A Polish Baptism
In our walks abroad we have frequently passed a humble little chapel, which has been built for the numerous Poles who work on the farms in the neighbourhood. One Sunday forenoon in October, when hints and hopes of peace were in the air, I accompanied the padre and the Roman Catholic party in camp to this chapel, and was witness of a very interesting and picturesque baptismal ceremony.

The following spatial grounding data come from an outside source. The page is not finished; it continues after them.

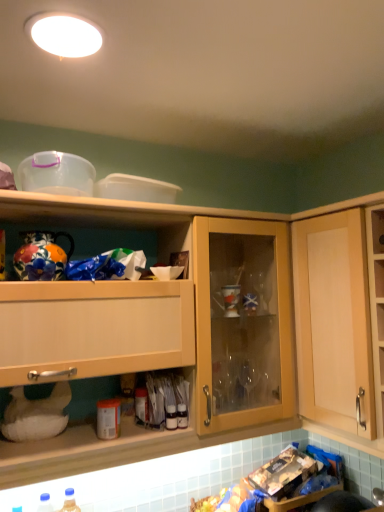 Question: Can you confirm if matte plastic bottle at center, which is counted as the first bottle, starting from the top, is bigger than wooden cabinet at upper center, arranged as the first cabinetry when viewed from the left?

Choices:
 (A) no
 (B) yes

Answer: (A)

Question: Can you confirm if matte plastic bottle at center, acting as the 2th bottle starting from the left, is shorter than wooden cabinet at upper center, which appears as the second cabinetry when viewed from the right?

Choices:
 (A) yes
 (B) no

Answer: (A)

Question: Is matte plastic bottle at center, which is the 2th bottle from right to left, in contact with wooden cabinet at upper center, which appears as the second cabinetry when viewed from the right?

Choices:
 (A) yes
 (B) no

Answer: (B)

Question: Is matte plastic bottle at center, which is counted as the first bottle, starting from the top, aimed at wooden cabinet at upper center, arranged as the first cabinetry when viewed from the left?

Choices:
 (A) no
 (B) yes

Answer: (B)

Question: Is matte plastic bottle at center, which is the 2th bottle from right to left, positioned with its back to wooden cabinet at upper center, which appears as the second cabinetry when viewed from the right?

Choices:
 (A) yes
 (B) no

Answer: (A)

Question: Is wooden cabinet at upper center, which appears as the second cabinetry when viewed from the right, surrounded by matte plastic bottle at center, which is counted as the first bottle, starting from the top?

Choices:
 (A) yes
 (B) no

Answer: (B)

Question: Can you confirm if wooden cabinet at upper center, which appears as the second cabinetry when viewed from the right, is bigger than white glossy light fixture at upper center?

Choices:
 (A) no
 (B) yes

Answer: (B)

Question: Does wooden cabinet at upper center, which appears as the second cabinetry when viewed from the right, have a lesser width compared to white glossy light fixture at upper center?

Choices:
 (A) no
 (B) yes

Answer: (A)

Question: Is wooden cabinet at upper center, arranged as the first cabinetry when viewed from the left, facing towards white glossy light fixture at upper center?

Choices:
 (A) yes
 (B) no

Answer: (B)

Question: Does wooden cabinet at upper center, which appears as the second cabinetry when viewed from the right, have a smaller size compared to white glossy light fixture at upper center?

Choices:
 (A) no
 (B) yes

Answer: (A)

Question: Does wooden cabinet at upper center, arranged as the first cabinetry when viewed from the left, have a greater height compared to white glossy light fixture at upper center?

Choices:
 (A) yes
 (B) no

Answer: (A)

Question: Can you confirm if wooden cabinet at upper center, which appears as the second cabinetry when viewed from the right, is taller than matte plastic bottle at center, acting as the 2th bottle starting from the left?

Choices:
 (A) no
 (B) yes

Answer: (B) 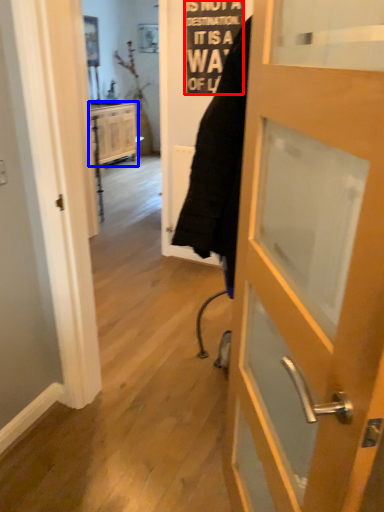 Question: Which object is further to the camera taking this photo, writing (highlighted by a red box) or cabinetry (highlighted by a blue box)?

Choices:
 (A) writing
 (B) cabinetry

Answer: (B) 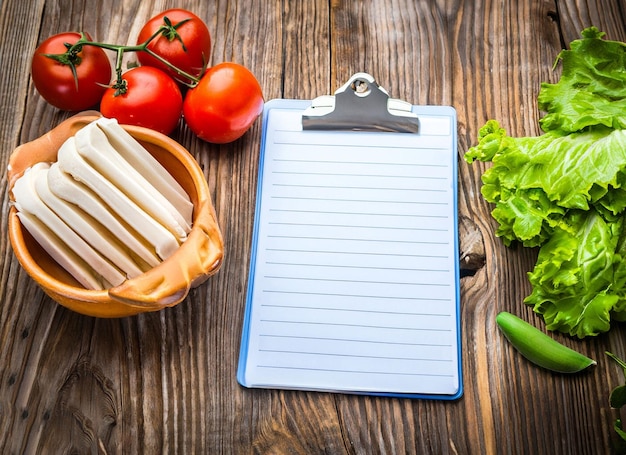 The width and height of the screenshot is (626, 455). What are the coordinates of `wood table` in the screenshot? It's located at (187, 362).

The low-roofed room with its humble altar at one end, its walls hung with the stations of the cross, and perforated with windows showing the golden dying glories of the trees, was crowded with these rural folks. The women and girls were wearing quaint and brightly-coloured skirts and head-dresses showing pathetic effort after fashion and fitness of attire for the occasion. A virile femininity this, obviously built for child-bearing. In fact, most of the women seem to be in an interesting condition, and the officiating priest has no fewer than five infants to baptize. From these bundles of babyhood, which look like white bolsters tied with brightly-coloured ribands, comes a continuous, but not too vehement, crying, which, even to my not unsympathetic ear, seems something similar to the squealing of little pigs.
Three women stand up, supported by their lawful lords, ungainly, in unfamiliar Sunday garments, and diminutive beside their wives. Ever and anon one of the women performs mystery and miracle with her fingers in the mouth of her offspring to the temporary appeasing of its rage.
The remaining two women, who are seated, are in deep black, and their husbands are not forthcoming. When their turn arrives, and they too stand before the priest, there is something peculiarly pathetic in the unconscious crying of these posthumous infants whose fathers have doubtless fallen, just as I can behold the leaves falling from the trees outwith the windows.
These humble folk, many of them, would desire to remain behind for our service, but the guard has received special instructions from the Commandant this morning, and the German soldiers turn them out. One elderly dame makes a spirited demand for admission, and, the soldier proving obdurate, she bides her time until his back is turned, then enters and falls upon her knees facing the altar as if defying him to turn her out.
The padre gives us a little homily on the approaching peace, with a further urging of that “Peace which the world cannot give.”
On the march back to our Lager we pass an ancient and dilapidated hackney-coach, open to display to an admiring world two of our mothers, with bundles tied with blue ribbon and red, in which the babies have been entirely buried out of sight against a biting wind.
OLD INN AT BEESKOW, NOW BURNED DOWN.